What happens during an emergency slaughter situation?

When a treated animal requires emergency slaughter before the withdrawal period expires, veterinarians can contact FARAD (1-888-USFARAD) for a residue level estimate. FARAD uses pharmacokinetic modeling based on drug dose, route, time since administration, and species to predict tissue residue concentrations and advise whether slaughter is safe or if the carcass should be condemned.

Can antibiotics be used in organic livestock production?

Under USDA National Organic Program (NOP) rules, antibiotics are prohibited for both prevention and treatment in organic livestock. If an organic animal requires antibiotic treatment, it permanently loses its organic certification. However, refusing treatment is an animal welfare violation. Allowed interventions include vaccines, vitamins, and electrolytes. Synthetic parasiticides are also restricted.

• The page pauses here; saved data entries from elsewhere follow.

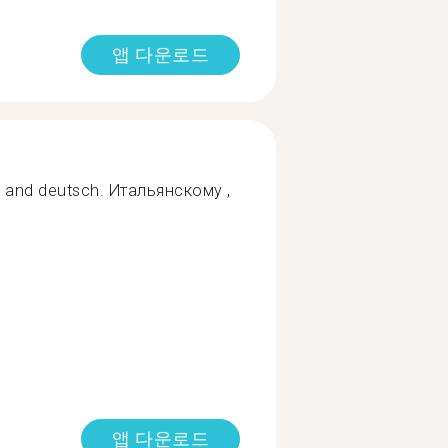
앱 다운로드
nch and deutsch. Итальянскому ,
앱 다운로드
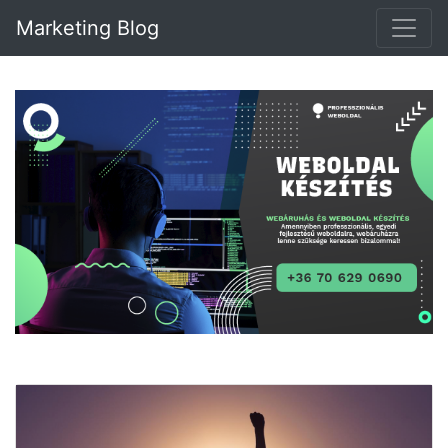
Marketing Blog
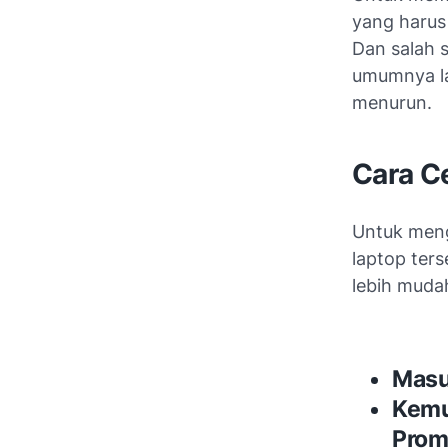
yang harus 
Dan salah 
umumnya la
menurun.
Cara C
Untuk meng
laptop ter
lebih muda
Masu
Kemu
Prom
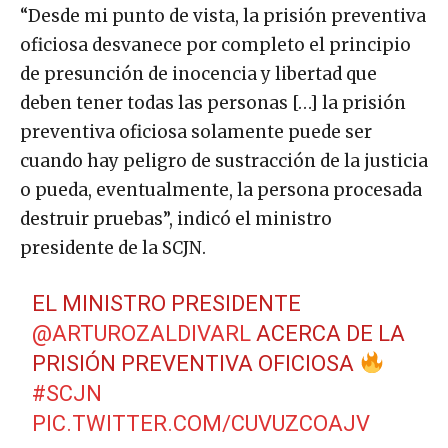
“Desde mi punto de vista, la prisión preventiva
oficiosa desvanece por completo el principio
de presunción de inocencia y libertad que
deben tener todas las personas […] la prisión
preventiva oficiosa solamente puede ser
cuando hay peligro de sustracción de la justicia
o pueda, eventualmente, la persona procesada
destruir pruebas”, indicó el ministro
presidente de la SCJN.
EL MINISTRO PRESIDENTE
@ARTUROZALDIVARL
ACERCA DE LA
PRISIÓN PREVENTIVA OFICIOSA
#SCJN
PIC.TWITTER.COM/CUVUZCOAJV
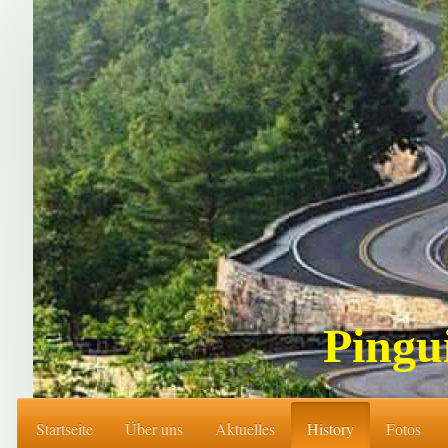
Pingu
Startseite
Über uns
Aktuelles
History
Fotos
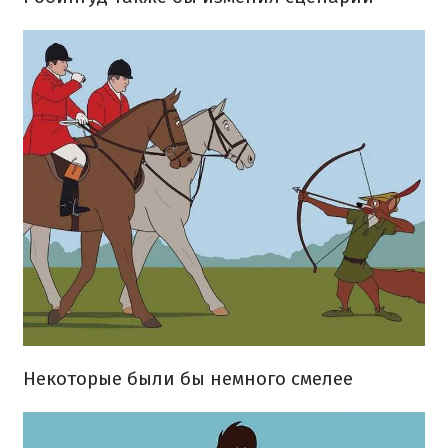
Некоторые были бы немного смелее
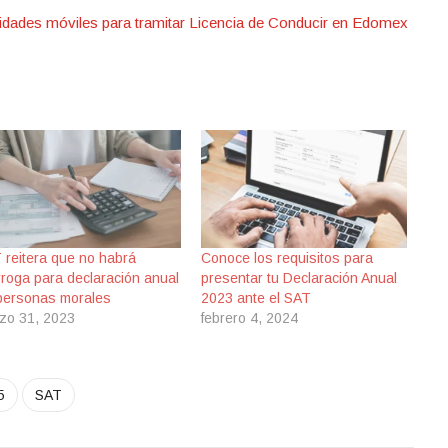
dades móviles para tramitar Licencia de Conducir en Edomex
 reitera que no habrá
Conoce los requisitos para
rroga para declaración anual
presentar tu Declaración Anual
personas morales
2023 ante el SAT
zo 31, 2023
febrero 4, 2024
5
SAT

How do international MRL differences affect livestock exports?

Countries set different MRL standards that can block trade. For example, ractopamine is permitted in the US but banned in the EU, and zilpaterol is allowed in the US but prohibited in Russia. Exporters must verify destination country regulations through USDA FSIS Export Verification programs and Codex Alimentarius international reference standards.